[Records from a collection]
----

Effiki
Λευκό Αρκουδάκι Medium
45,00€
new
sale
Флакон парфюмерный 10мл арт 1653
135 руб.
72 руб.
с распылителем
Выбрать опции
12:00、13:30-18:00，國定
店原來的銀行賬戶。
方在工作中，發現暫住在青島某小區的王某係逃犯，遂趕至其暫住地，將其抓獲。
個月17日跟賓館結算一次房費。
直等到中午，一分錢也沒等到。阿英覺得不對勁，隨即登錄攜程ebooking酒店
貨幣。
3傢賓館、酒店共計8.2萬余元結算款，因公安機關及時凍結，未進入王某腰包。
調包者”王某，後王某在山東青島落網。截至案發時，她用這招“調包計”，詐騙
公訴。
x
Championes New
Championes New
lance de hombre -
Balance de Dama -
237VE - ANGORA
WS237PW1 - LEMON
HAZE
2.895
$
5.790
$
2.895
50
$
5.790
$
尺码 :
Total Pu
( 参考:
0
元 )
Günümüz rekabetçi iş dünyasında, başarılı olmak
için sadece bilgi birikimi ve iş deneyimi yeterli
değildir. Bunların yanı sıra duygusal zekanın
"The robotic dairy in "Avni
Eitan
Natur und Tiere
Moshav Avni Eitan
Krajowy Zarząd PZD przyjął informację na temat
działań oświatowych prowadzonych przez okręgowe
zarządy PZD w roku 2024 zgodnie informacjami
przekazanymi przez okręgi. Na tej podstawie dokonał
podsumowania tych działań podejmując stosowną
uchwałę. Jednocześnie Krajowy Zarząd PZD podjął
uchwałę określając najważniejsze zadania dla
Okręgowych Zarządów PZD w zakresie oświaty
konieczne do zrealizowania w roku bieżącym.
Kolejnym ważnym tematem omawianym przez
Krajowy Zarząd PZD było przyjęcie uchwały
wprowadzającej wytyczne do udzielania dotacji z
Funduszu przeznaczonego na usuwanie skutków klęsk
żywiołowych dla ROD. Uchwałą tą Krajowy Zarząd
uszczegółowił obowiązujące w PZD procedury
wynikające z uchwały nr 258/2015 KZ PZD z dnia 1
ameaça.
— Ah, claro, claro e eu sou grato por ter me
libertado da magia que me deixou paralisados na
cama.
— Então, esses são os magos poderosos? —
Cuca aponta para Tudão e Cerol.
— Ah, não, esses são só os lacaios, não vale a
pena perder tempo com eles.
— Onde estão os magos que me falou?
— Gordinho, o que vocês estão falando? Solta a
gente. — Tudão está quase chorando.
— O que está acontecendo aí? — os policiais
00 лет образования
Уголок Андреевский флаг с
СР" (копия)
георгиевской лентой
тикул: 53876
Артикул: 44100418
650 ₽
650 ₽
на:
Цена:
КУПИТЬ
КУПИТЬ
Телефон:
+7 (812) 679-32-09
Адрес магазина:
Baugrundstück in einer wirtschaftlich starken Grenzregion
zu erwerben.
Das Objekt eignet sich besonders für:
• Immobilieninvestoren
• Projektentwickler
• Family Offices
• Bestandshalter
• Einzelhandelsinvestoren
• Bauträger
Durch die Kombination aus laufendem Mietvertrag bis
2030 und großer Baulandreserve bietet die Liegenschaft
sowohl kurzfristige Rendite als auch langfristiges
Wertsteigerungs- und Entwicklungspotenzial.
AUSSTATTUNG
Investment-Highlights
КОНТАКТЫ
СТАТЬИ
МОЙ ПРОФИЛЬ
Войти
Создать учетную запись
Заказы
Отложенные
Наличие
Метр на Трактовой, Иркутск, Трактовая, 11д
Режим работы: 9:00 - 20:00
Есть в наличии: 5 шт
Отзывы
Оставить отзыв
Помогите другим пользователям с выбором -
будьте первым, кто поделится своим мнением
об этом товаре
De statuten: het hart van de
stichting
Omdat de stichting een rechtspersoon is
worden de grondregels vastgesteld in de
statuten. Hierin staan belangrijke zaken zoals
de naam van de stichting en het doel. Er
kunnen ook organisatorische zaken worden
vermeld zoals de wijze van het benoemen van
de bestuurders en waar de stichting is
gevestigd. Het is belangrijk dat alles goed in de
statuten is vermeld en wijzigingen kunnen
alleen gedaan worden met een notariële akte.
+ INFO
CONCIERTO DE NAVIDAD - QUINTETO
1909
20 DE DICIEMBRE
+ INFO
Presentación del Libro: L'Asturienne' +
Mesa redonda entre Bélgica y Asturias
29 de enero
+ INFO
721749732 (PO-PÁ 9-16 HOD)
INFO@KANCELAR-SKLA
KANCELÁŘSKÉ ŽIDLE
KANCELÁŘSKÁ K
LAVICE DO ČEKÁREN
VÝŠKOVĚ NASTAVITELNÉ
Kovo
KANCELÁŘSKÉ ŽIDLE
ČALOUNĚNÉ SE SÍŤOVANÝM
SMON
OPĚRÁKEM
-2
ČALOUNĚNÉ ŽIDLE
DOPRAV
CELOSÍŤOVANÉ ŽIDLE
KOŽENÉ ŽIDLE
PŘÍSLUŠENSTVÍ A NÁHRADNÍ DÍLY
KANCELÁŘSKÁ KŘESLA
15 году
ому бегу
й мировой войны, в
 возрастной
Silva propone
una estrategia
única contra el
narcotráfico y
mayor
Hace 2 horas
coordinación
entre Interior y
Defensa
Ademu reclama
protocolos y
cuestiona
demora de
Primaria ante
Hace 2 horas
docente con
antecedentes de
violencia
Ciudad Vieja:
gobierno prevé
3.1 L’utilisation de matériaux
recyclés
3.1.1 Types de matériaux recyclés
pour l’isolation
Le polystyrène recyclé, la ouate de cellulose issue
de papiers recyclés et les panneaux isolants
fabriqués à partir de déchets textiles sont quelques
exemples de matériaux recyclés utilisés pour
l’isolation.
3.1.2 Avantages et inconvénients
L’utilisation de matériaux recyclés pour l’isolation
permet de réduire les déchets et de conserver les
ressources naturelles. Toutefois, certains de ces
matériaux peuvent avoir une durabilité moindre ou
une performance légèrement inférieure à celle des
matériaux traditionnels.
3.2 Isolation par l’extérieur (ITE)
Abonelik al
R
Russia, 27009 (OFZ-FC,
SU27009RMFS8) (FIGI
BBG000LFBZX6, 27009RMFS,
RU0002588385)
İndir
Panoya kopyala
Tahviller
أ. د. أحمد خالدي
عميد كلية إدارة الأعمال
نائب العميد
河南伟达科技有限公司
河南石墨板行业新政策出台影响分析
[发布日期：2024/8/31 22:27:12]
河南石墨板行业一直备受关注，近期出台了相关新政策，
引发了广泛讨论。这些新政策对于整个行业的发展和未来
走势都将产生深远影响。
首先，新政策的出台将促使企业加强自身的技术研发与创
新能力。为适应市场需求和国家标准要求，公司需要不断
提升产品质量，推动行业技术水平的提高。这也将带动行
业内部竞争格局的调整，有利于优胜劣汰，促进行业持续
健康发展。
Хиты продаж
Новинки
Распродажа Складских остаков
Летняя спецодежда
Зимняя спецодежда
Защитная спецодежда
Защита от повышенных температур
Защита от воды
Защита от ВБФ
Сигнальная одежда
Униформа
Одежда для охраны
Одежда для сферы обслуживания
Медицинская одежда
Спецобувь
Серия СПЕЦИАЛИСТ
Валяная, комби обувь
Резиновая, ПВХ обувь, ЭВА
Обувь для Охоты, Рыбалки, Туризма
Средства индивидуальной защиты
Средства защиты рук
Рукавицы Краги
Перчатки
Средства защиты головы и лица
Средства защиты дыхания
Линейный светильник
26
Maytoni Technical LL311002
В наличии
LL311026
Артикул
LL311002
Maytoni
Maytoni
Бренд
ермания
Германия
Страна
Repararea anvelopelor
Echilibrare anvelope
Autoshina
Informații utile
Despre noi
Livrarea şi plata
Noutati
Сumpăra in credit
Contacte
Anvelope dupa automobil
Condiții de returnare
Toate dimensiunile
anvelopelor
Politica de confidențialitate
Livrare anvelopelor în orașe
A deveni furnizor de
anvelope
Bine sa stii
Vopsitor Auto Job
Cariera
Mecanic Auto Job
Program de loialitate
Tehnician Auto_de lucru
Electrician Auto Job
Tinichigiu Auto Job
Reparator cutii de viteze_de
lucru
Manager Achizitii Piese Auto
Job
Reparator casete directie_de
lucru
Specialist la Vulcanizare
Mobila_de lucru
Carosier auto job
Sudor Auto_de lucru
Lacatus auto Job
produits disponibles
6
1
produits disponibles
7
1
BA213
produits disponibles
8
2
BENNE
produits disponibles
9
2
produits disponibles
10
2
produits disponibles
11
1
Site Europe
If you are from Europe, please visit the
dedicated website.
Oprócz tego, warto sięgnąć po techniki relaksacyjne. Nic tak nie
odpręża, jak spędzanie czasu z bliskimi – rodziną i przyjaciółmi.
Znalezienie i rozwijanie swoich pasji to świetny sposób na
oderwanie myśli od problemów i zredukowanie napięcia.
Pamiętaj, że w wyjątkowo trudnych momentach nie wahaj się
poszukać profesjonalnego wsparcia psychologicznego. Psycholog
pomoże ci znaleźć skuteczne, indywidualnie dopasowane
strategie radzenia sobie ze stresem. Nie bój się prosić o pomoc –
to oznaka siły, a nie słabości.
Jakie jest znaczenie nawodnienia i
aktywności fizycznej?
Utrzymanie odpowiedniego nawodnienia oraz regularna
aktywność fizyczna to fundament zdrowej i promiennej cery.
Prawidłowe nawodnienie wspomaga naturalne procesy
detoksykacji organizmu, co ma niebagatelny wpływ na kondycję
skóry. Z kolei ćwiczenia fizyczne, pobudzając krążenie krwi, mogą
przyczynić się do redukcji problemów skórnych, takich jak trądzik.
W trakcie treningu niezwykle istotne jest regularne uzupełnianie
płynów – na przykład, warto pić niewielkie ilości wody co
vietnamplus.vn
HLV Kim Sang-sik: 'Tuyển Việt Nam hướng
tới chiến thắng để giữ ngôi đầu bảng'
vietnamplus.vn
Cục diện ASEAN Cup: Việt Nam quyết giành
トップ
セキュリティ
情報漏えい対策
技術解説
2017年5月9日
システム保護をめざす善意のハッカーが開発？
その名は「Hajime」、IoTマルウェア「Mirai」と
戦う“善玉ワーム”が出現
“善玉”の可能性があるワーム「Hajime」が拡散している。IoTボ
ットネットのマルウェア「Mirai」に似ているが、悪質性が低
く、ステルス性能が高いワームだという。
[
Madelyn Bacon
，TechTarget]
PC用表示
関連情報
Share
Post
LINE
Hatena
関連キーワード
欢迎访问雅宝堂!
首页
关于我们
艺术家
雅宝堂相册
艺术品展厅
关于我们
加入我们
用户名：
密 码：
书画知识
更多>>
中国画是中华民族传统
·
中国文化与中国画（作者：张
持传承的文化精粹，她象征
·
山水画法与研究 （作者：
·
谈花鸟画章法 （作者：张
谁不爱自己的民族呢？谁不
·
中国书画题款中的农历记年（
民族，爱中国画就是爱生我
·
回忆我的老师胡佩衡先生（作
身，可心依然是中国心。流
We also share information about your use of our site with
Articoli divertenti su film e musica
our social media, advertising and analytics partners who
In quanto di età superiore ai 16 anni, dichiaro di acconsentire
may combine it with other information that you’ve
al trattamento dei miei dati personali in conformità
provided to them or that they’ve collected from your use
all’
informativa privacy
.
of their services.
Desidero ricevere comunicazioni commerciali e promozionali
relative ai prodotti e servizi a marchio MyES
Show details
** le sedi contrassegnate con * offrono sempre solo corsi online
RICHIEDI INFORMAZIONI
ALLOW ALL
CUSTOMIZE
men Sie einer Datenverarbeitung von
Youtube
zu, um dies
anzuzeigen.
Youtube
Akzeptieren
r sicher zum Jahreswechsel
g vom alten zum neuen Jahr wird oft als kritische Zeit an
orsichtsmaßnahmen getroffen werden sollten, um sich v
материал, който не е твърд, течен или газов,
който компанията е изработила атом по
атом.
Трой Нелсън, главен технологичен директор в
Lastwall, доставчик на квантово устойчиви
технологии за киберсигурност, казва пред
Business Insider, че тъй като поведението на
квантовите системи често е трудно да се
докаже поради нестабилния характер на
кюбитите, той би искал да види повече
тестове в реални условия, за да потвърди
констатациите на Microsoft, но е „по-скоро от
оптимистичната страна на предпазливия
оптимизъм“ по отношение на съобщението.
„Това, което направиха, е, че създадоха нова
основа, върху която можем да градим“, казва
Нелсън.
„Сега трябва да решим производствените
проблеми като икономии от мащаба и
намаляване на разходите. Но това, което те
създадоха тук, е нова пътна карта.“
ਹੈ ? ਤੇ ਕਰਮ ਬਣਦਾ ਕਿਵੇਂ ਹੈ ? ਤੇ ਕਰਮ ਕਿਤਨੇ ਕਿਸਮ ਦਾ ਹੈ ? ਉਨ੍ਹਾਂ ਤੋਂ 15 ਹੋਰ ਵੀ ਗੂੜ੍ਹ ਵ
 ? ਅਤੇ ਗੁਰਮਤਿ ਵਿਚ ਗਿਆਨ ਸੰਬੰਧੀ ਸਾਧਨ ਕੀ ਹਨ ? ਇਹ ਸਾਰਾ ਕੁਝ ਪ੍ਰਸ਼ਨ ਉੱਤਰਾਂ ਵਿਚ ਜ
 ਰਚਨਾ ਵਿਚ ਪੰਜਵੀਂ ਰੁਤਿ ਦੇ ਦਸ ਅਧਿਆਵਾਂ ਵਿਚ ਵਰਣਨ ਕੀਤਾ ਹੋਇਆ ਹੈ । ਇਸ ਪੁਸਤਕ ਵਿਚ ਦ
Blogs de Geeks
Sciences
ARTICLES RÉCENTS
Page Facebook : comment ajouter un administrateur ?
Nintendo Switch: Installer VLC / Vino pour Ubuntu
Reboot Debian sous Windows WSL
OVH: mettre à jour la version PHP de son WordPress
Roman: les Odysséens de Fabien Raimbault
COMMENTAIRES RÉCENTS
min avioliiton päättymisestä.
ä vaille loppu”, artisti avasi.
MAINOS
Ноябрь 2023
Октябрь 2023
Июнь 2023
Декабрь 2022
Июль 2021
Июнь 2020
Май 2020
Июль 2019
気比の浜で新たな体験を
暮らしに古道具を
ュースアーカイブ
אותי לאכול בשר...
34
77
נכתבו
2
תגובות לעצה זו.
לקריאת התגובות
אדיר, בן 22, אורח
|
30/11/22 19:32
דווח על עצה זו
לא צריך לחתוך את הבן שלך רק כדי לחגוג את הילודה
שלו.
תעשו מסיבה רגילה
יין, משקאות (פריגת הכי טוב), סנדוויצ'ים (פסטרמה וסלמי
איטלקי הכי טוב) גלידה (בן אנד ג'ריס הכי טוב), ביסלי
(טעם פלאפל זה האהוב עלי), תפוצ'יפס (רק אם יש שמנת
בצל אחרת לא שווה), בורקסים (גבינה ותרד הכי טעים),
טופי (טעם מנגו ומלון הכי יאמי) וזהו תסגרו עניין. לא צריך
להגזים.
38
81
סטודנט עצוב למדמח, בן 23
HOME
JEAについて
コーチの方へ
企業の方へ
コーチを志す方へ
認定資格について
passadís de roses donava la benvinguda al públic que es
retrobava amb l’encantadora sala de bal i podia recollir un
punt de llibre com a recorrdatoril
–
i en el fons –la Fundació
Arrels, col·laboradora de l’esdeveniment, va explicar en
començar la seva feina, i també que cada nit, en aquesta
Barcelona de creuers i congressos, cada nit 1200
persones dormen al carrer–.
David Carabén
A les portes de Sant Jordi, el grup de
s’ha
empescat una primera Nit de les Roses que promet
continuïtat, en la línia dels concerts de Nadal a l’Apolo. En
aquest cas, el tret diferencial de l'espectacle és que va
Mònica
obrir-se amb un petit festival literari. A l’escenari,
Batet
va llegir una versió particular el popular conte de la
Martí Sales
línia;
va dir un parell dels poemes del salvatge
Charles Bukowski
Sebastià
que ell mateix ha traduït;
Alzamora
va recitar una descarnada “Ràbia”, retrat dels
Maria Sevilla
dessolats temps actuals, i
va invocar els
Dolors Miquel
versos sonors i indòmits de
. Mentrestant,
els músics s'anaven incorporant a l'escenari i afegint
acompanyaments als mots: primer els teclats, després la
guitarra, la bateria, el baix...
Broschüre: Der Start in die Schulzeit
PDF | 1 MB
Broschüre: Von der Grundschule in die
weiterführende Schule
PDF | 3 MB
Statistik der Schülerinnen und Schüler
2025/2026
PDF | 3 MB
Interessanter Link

----

Count the lines above in which the string "спецодежда" occurs, and write the number with no other text.

3